Only John’s gospel tells the story of the hypocrites who use a woman they catch in adultery to trap Jesus. The story fits uneasily in John’s narrative and reflects themes more common in Luke, which we read during Lent this year and which emphasizes second chances and forgiveness.
Scholars conclude that this story is a late addition to John’s gospel — perhaps the third century — and that an editor fit the story into the conflicts Jesus faces in Jerusalem. Crowds think Jesus may be the Messiah. Temple police sent to arrest Jesus don’t do it because his teaching so amazes them. This leads a group of scribes and Pharisees to set the trap that forms Sunday’s gospel. They set Jesus up to speak against the law of Moses.
The dynamic between Jesus and his opponents is exquisitely subtle. It is early in the morning and people are gathering in the temple area to listen to Jesus when the scribes and Pharisees appear, greeting him as Teacher, and announcing that they have a woman whom they have “caught in adultery.”
According to John’s gospel, the Romans have denied the Jews the right to administer the death penalty. Both Jesus and his opponents know this and know that the Mosaic law prescribes stoning a married women guilty of adultery (Deut. 22.23-24). Actually the law calls for stoning both a man and woman caught in adultery.
In this story Jesus confronts individuals that can exist in any religious group or organization — those who are inflexibly certain they are right. Jesus’ opponents publicly shame the woman in order to trap Jesus in a no-win situation. Jesus either rejects the law of Moses that requires stoning or breaks the Roman law against carrying out capital punishment.
- Where is the man with whom the woman was caught in adultery?
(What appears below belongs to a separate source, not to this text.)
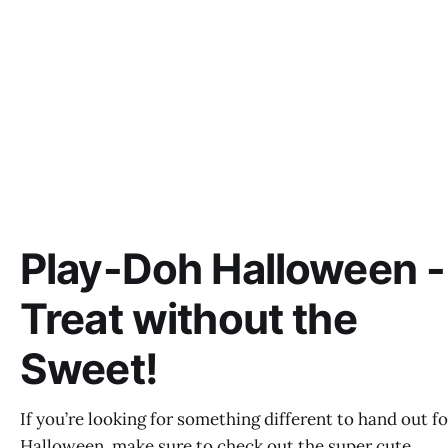
Play-Doh Halloween -
Treat without the
Sweet!
If you’re looking for something different to hand out fo
Halloween, make sure to check out the super cute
No real evidence exists that first-century Jews enforced the Mosaic law against men and women who commit adultery. The law prescribes that both be put to death (Leviticus 20.10; Deut. 22.22). A man caught in adultery has already walked away in secret before this gospel story begins.
Instead of standing up to his accusers and falling into their trap, Jesus bends over and writes in the dirt. His silence and attentive writing create space for them to see themselves. Instead they persist in questioning Jesus until he looks up and sets a counter trap for them. “Let the sinless one among you cast the first stone at her.”
According to Mosaic law, a witness to a crime must throw the first stone and take responsibility for a sinner’s death (Deut. 17.7). The law also safeguards against false accusations by demanding more than one witness to verify testimony (Deut. 19.15-21).
The accusers drift away. They acknowledge their sinfulness and their complicity in threatening the woman’s life for their own purposes.
- What complaints against others do you consistently make? What do your complaints reveal about you?
- What double standards have you experienced in which one person takes blame for many who have done the same actions?
The story is not about the woman dragged and humiliated before this impromptu tribunal — not until the end. She endures public shame among the crowds in the temple courtyards until the men who accuse her slink away.
When Jesus turns to the woman and their encounter begins, he assures her he is not one of her accusers. Perhaps she recovers a little dignity as he speaks to her respectfully. He empathizes with her, caught and shamed in a trap set for him. Jesus does not judge her but challenges her to sin no more. He treats her as a person with the power to choose and act.
By standing with her, Jesus counters those who make her a spectacle. But what about the crowd? What can the woman do to find belonging in the community again? Can she go back to her husband? Her children? What will neighbors say who know her probable guilt?
The text doesn’t tell us what the woman does, nor how to seek reconciliation with family, friends, and God if we get called on a sin everyone knows we did. Organizations that work with trafficking victims help them restore their lives and often work in groups with other survivors. Accepting the person requires remembering our own experiences of feeling hurt and shame and putting our stones away.
- What do you think the woman would say if she had voice in the scene?
- How do you treat those you must forgive?
- How have you been treated when you needed forgiveness?